One-Step hCG Rapid Diagnostic Midstream Pregnancy Test Urine, CLIA Waived, OTC, FDA Approved, 20 Tests/Box

The Pregnancy One Step Rapid Test (Midstream) is an in vitro diagnostic visual qualitative immunochromatographic assay designed for the rapid determination of human chorionic gonadotropin (hCG) in urine to aid in the detection of pregnancy.

Features

• The test is for self testing
• FDA Cleared
• FDA CLIA Waived 510(k) # K123574
• OTC (Over-The-Counter) Non-prescription approved by the FDA 
• CE Marked
• Kit includes two pouches, each containing a midstream test device, Instruction for Use, and desiccant
• The desiccant is for storage purposes only and is not used in the test procedure
• A procedural control is included in the test
• Sensitivity 25 mIU / mL

Human chorionic gonadotropin (hCG) is a glycoprotein hormone produced in pregnancy that is made by the developing embryo after conception and later by the syncytiotrophoblast.

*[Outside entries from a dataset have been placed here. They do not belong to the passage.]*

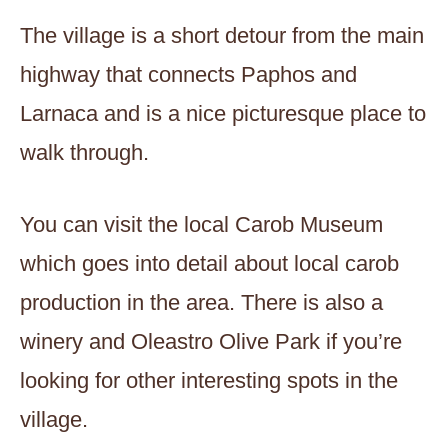
The village is a short detour from the main
highway that connects Paphos and
Larnaca and is a nice picturesque place to
walk through.
You can visit the local Carob Museum
which goes into detail about local carob
production in the area. There is also a
winery and Oleastro Olive Park if you’re
looking for other interesting spots in the
village.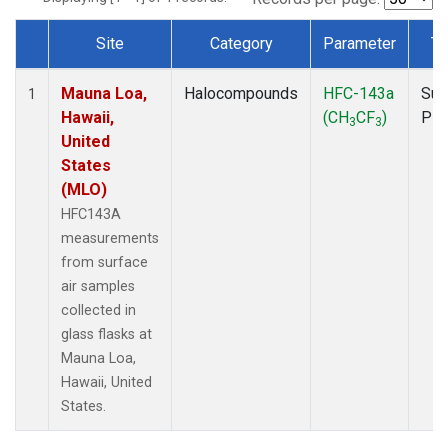
Site
Category
Parameter
Ty
Dataset Number
Mauna Loa,
Halocompounds
HFC-143a
Sur
1
Hawaii,
(CH
CF
)
PF
3
3
United
States
(MLO)
HFC143A
measurements
from surface
air samples
collected in
glass flasks at
Mauna Loa,
Hawaii, United
States.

In normal pregnancy, hCG can be detected in urine as early as 1-2 weeks after conception. hCG levels continue to rise very rapidly, usually exceeding 100 mIU/mL by the first missed menstrual period, and peaking in the 100,000-200,000 mIU/mL range about 10-12 weeks into pregnancy. Early pregnancy testing, in general, is based on the detection or measurement of hCG. The Pregnancy One Step Rapid Test utilizes a combination of monoclonal and polyclonal antibodies to selectively detect elevated levels of hCG in urine. Positive specimens react with the specific antibody-hCG-colored conjugate to form a colored line at the test line region of the membrane. Absence of this colored line suggests a negative result. At the level of claimed sensitivity, the Pregnancy One Step Rapid Test shows no cross-reactivity interference from the structurally related glycoprotein hormones hFSH, hLH and hTSH at high physiological levels.